## EXERCISE DESCRIPTION:
The material below includes pictures; leave them out and return only the lines between the line containing "šijací stroj" and the line containing "4位の＜はねわた＞、5位の＜ゆいわた＞はガーゼ織り", inclusive, word for word.

## INPUT:
====

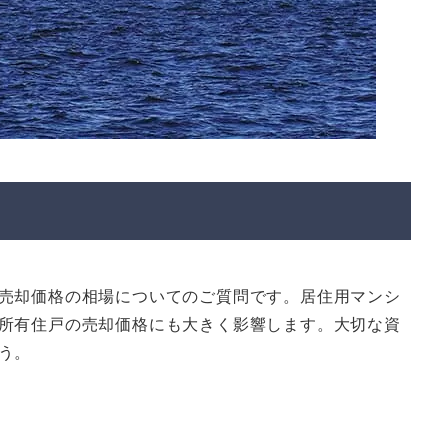
売却価格の相場についてのご質問です。居住用マンシ
所有住戸の売却価格にも大きく影響します。大切な資
う。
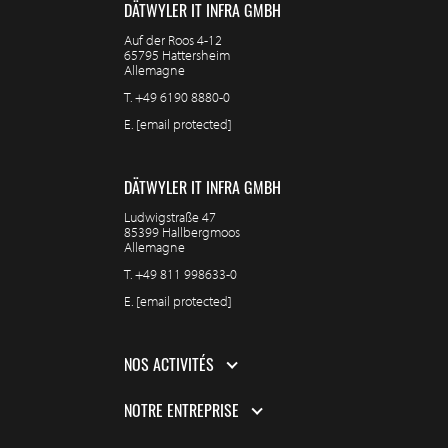
DÄTWYLER IT INFRA GMBH
Auf der Roos 4-12
65795 Hattersheim
Allemagne
T.
+49 6190 8880-0
E.
[email protected]
DÄTWYLER IT INFRA GMBH
Ludwigstraße 47
85399 Hallbergmoos
Allemagne
T.
+49 811 998633-0
E.
[email protected]
NOS ACTIVITÉS
NOTRE ENTREPRISE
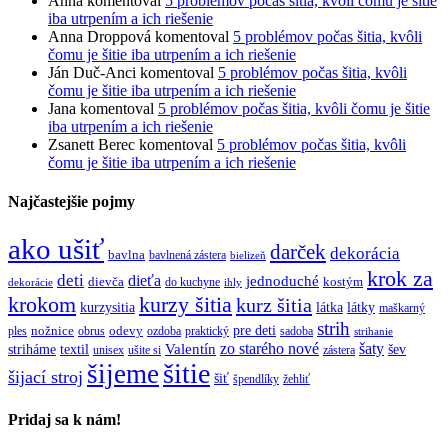
Anna
komentoval
5 problémov počas šitia, kvôli čomu je šitie
iba utrpením a ich riešenie
Anna Droppová
komentoval
5 problémov počas šitia, kvôli
čomu je šitie iba utrpením a ich riešenie
Ján Duč-Anci
komentoval
5 problémov počas šitia, kvôli
čomu je šitie iba utrpením a ich riešenie
Jana
komentoval
5 problémov počas šitia, kvôli čomu je šitie
iba utrpením a ich riešenie
Zsanett Berec
komentoval
5 problémov počas šitia, kvôli
čomu je šitie iba utrpením a ich riešenie
Najčastejšie pojmy
ako ušiť
darček
dekorácia
bavlna
bavlnená zástera
bielizeň
krok za
deti
dieťa
jednoduché
dievča
do kuchyne
kostým
dekorácie
ihly
krokom
kurzy šitia
kurz šitia
kurzysitia
látka
látky
maškarný
strih
pre deti
ples
nožnice
obrus
odevy
ozdoba
praktický
sadoba
strihanie
zo starého nové
šaty
textil
Valentín
striháme
šev
unisex
ušite si
zástera
šitie
šijeme
šijací stroj
šiť
špendlíky
žehliť
Pridaj sa k nám!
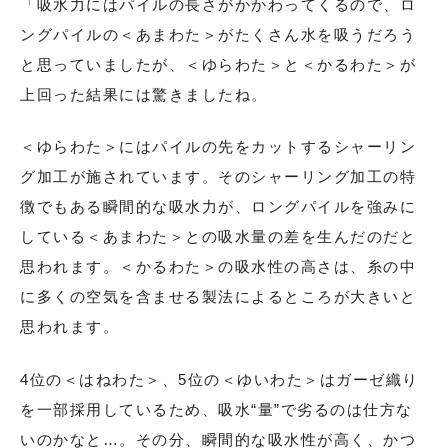
「吸水力にはパイルの長さがかかわってくるので、ロ
ングパイルの＜あまわた＞がたくさん水を吸うだろう
と思っていましたが、＜ゆらわた＞と＜かるわた＞が
上回った結果には驚きましたね。
＜ゆらわた＞にはパイルの先をカットするシャーリン
グ加工が施されています。そのシャーリング加工の特
徴でもある瞬間的な吸水力が、ロングパイルを強みに
している＜あまわた＞との吸水量の差を生んだのだと
思われます。＜かるわた＞の吸水性の高さは、糸の中
に多くの空気を含ませる製法によるところが大きいと
思われます。
4位の＜はねわた＞、5位の＜ゆいわた＞はガーゼ織り
を一部採用しているため、吸水“量”で劣るのは仕方な
いのかなと…。その分、瞬間的な吸水性が高く、かつ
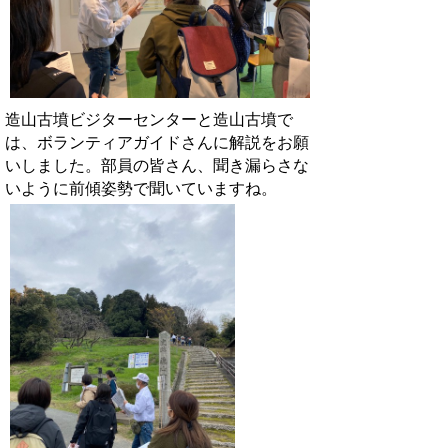
造山古墳ビジターセンターと造山古墳で
は、ボランティアガイドさんに解説をお願
いしました。部員の皆さん、聞き漏らさな
いように前傾姿勢で聞いていますね。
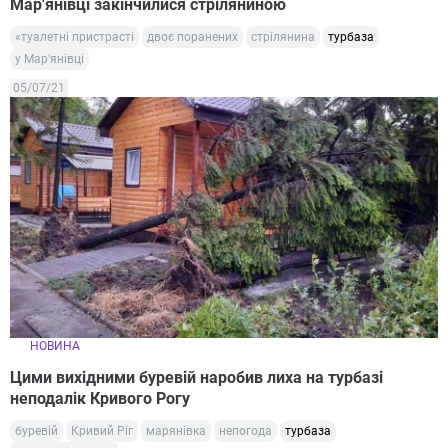
Мар'янівці закінчилися стріляниною
«туалетні пристрасті
двоє поранених
стрілянина
турбаза
у Мар'янівці
05/07/21
НОВИНА
Цими вихідними буревій наробив лиха на турбазі
неподалік Кривого Рогу
буревій
Кривий Ріг
марянівка
непогода
турбаза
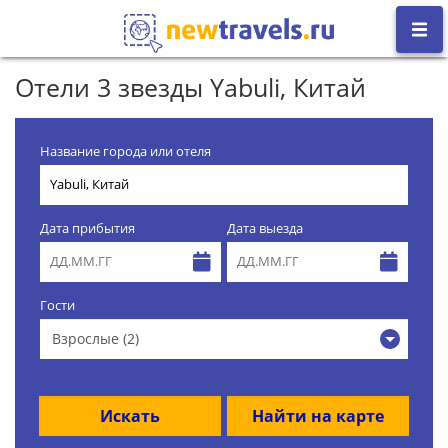
Отели 3 звезды Yabuli, Китай
Название города или отеля
Дата прибытия
Дата выезда
Гости
Взрослые (2)
Искать
Найти на карте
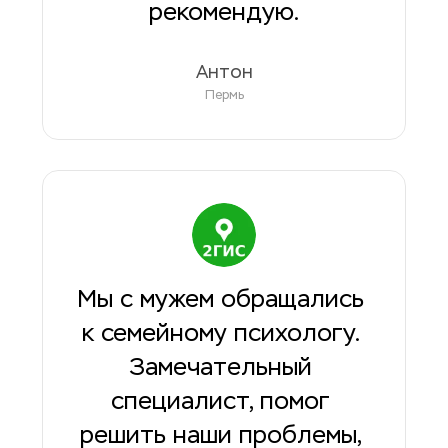
рекомендую.
Антон
Пермь
Мы с мужем обращались 
к семейному психологу. 
Замечательный 
специалист, помог 
решить наши проблемы, 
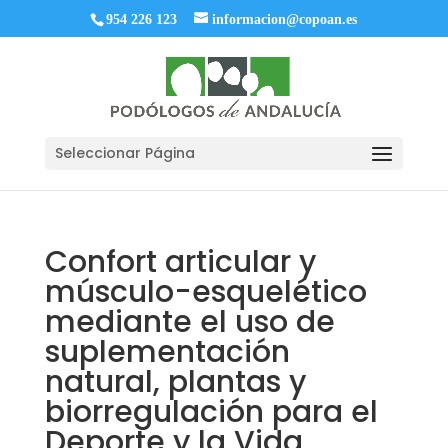
954 226 123
informacion@copoan.es
Seleccionar Página
Confort articular y
músculo-esquelético
mediante el uso de
suplementación
natural, plantas y
biorregulación para el
Deporte y la Vida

====

## ANSWER SECTION:
šijací stroj
šiť
špendlíky
žehliť
Pridaj sa k nám!
「吸水力にはパイルの長さがかかわってくるので、ロ
ングパイルの＜あまわた＞がたくさん水を吸うだろう
と思っていましたが、＜ゆらわた＞と＜かるわた＞が
上回った結果には驚きましたね。
＜ゆらわた＞にはパイルの先をカットするシャーリン
グ加工が施されています。そのシャーリング加工の特
徴でもある瞬間的な吸水力が、ロングパイルを強みに
している＜あまわた＞との吸水量の差を生んだのだと
思われます。＜かるわた＞の吸水性の高さは、糸の中
に多くの空気を含ませる製法によるところが大きいと
思われます。
4位の＜はねわた＞、5位の＜ゆいわた＞はガーゼ織り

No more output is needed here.